Having never grown up with an animal, I was surprised by how delightful it was simply to observe her. A kitten's life is a continual search for a comfortable place to lie down. In our apartment in Vršovice, Sara would pad around the apartment, set herself down, roll over, and then, unsatisfied, get up to try to search out some other more comfortable part. It was a shame, I think, to limit a predator's range to the span of a single apartment. She had none of the mercurialness associated with cats. She was perpetually skittish, nervous. Whenever I stood up, she would bolt away, still unused to my presence: in her eyes, a hulking, alien creature who lurched about her home.

I managed to pick up the apartment because my then flatmate, a Czech artist named Petr, had recently broken up with his girlfriend and needed another person to help cover rent. Adopted in happier times, to (then mutually) loving owners, Sara was now the product of a broken home. My roommate spoke only Czech, and I wasn't comfortable enough in my own Czech to ask him the details of the relationship, how they'd come to choose to get a cat together, why they broke up. I suppose that, irrespective of the language barrier, I wasn't sure of my own degree of tact.

In his bedroom, which I had inherited – Petr slept in a fold-out sofa in the living room – I come across a collection of photos: Petr and his ex at a horse ranch in Moravia, Petr leading a horse, the woman following him in the photographs with her head turned three quarters away from the camera. Even from the quarter that is visible, you could tell that she was beautiful.

On Petr's weekends away – he owned a motorbike, which he took out on long rides in the countryside – I was left alone with Sara, feeling like a sort of put-upon bachelor, the hapless star of One Man and a Baby. I tried to take care of her the best I could, refilling her kibble bowl, refreshing her water, scooping up her poop, chasing her away from the paints that littered Petr's living space. But I have a bachelor's bumbling way towards children and domestic animals, and I felt largely uncomfortable in my interactions with her. When she drew near, I stroked her head as gingerly as I would that of a stranger's five-year-old.

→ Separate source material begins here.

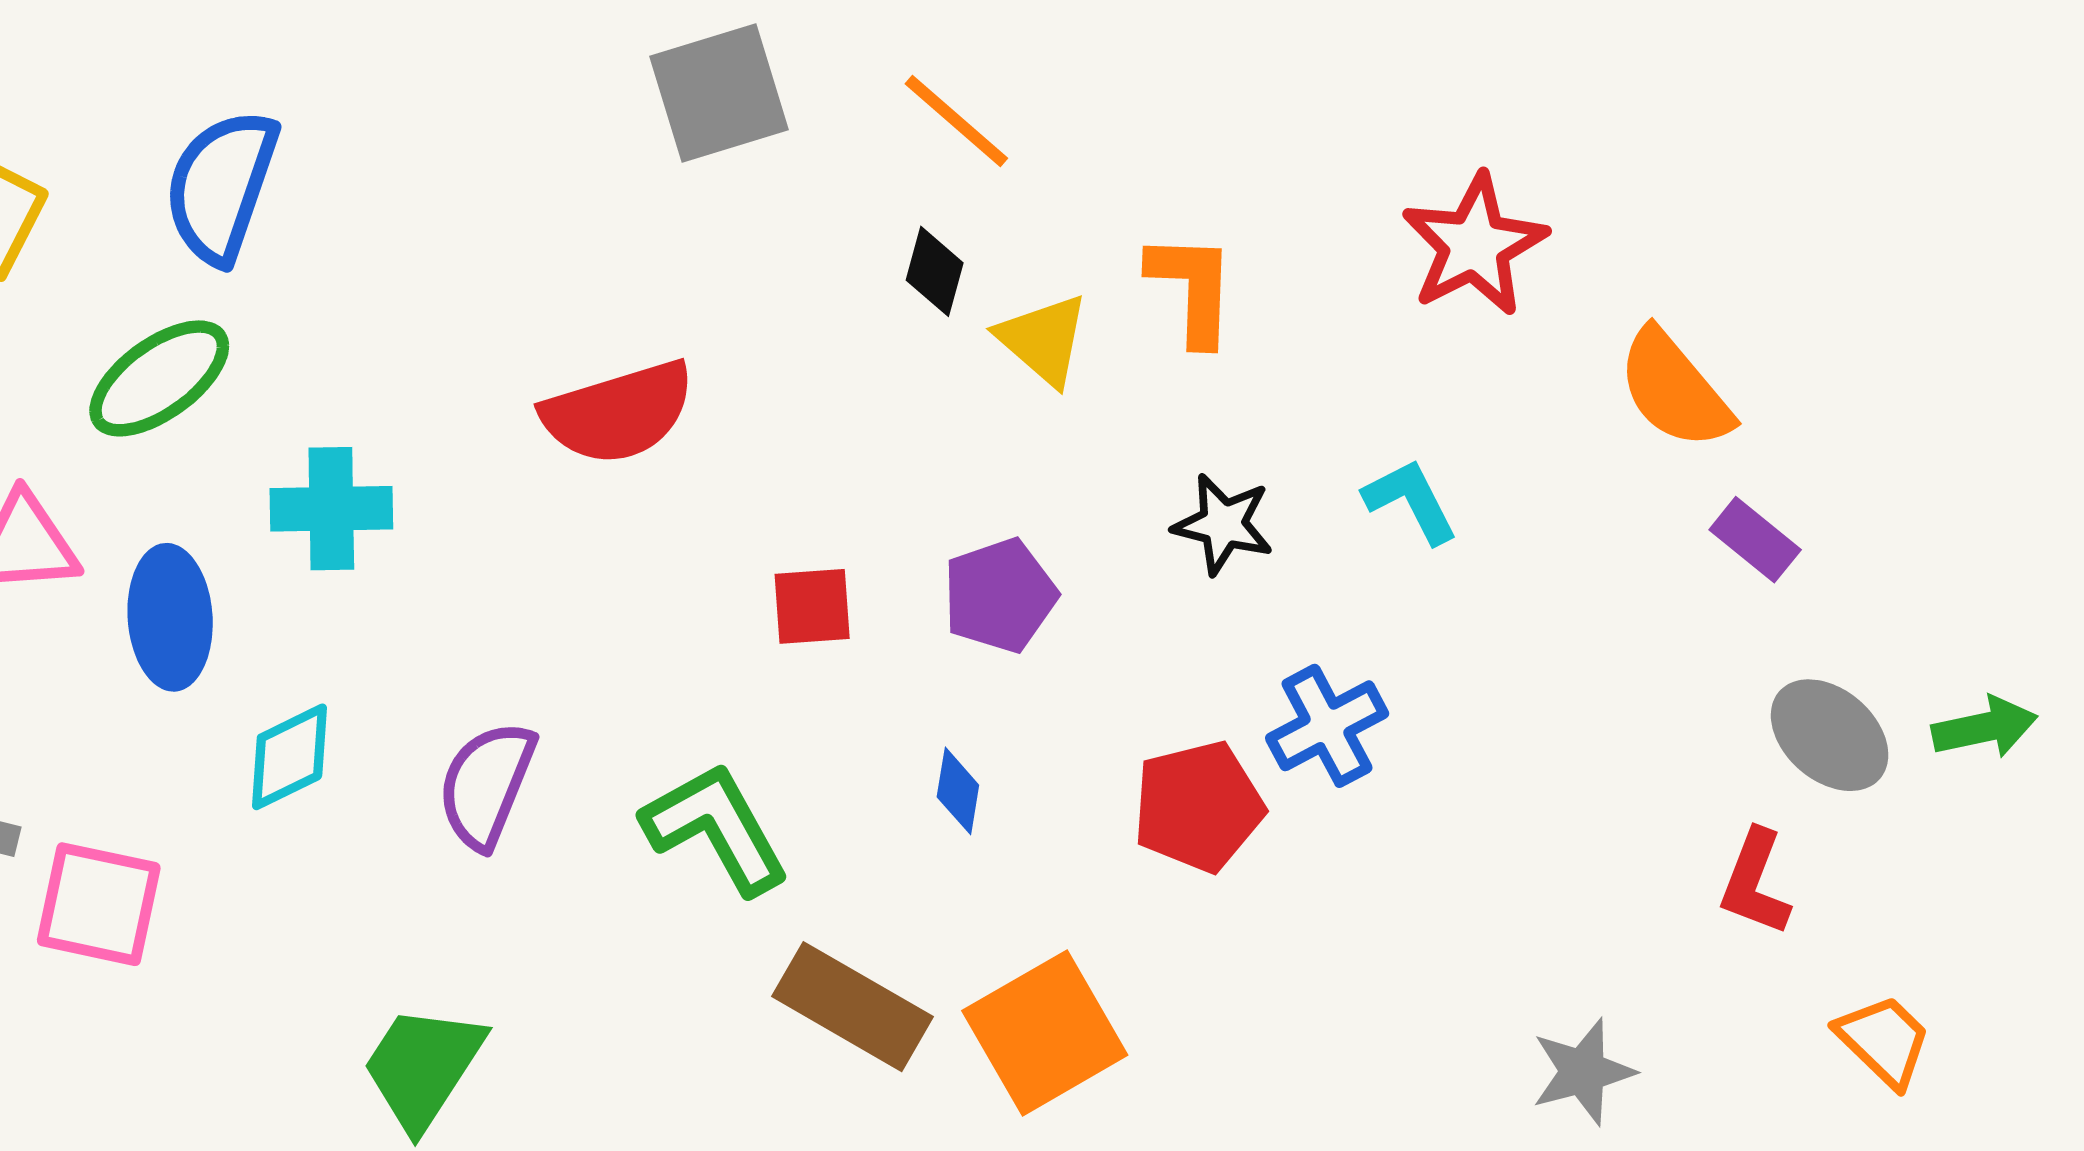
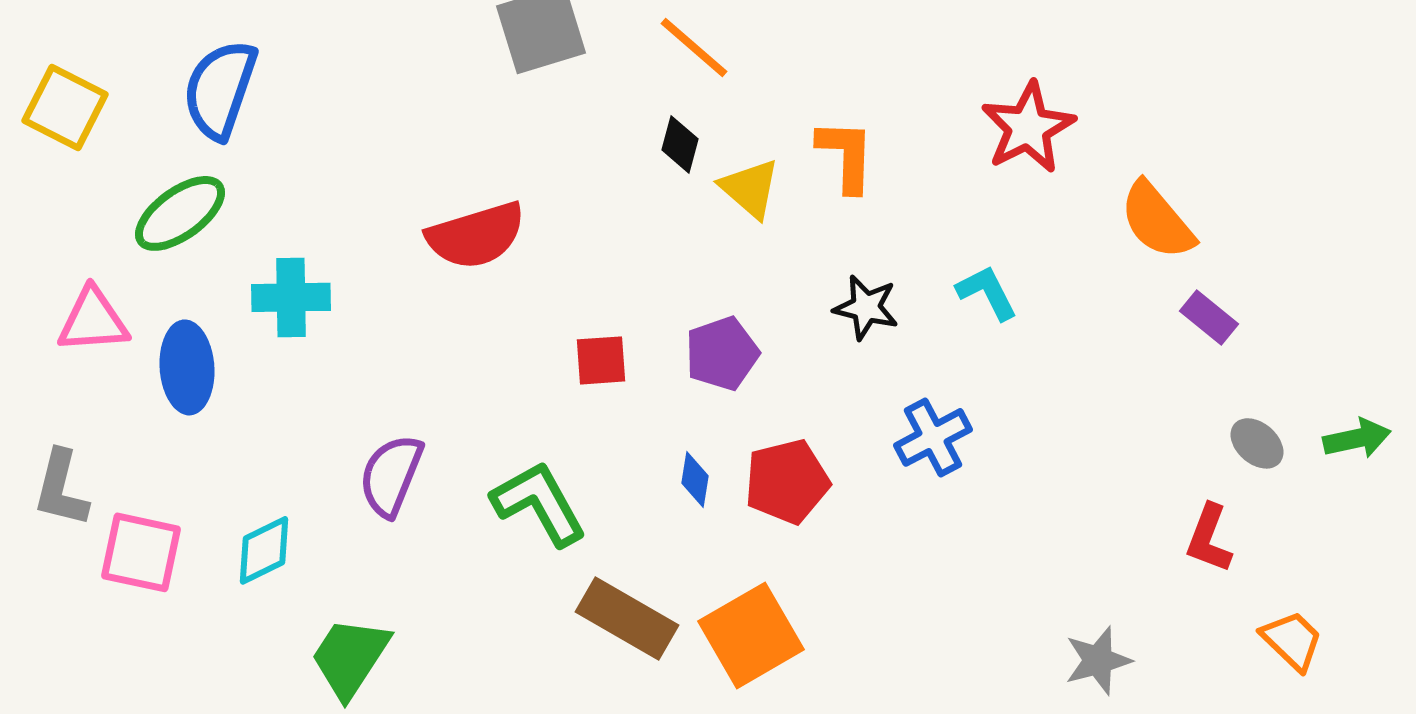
gray ellipse: (1830, 735) -> (1257, 443), size x0.7
cyan diamond: (289, 757) -> (264, 550), moved
red pentagon: (1198, 806) -> (787, 481), moved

In November, by the time clouds had rolled in and brought with them the beginning of the Czech winter, Petr told me he couldn't stay anymore. Out of money, he told me he was going to go back to Kolín, to help his friend set up a gallery there. I made arrangements to move to an apartment in Holešovice. As a going-away present, he gave me a painting of the TV Tower in Žižkov. It was good, and I thanked him for it, but, to be honest, I had nowhere to put it. I'd assumed that Petr would take Sara with him, but she disappeared a few days before the move. I suppose she ended up with the ex, or perhaps with another friend. I don't know where she went, in the end, and I've never asked. In any case, I hope she found a place where she was comfortable.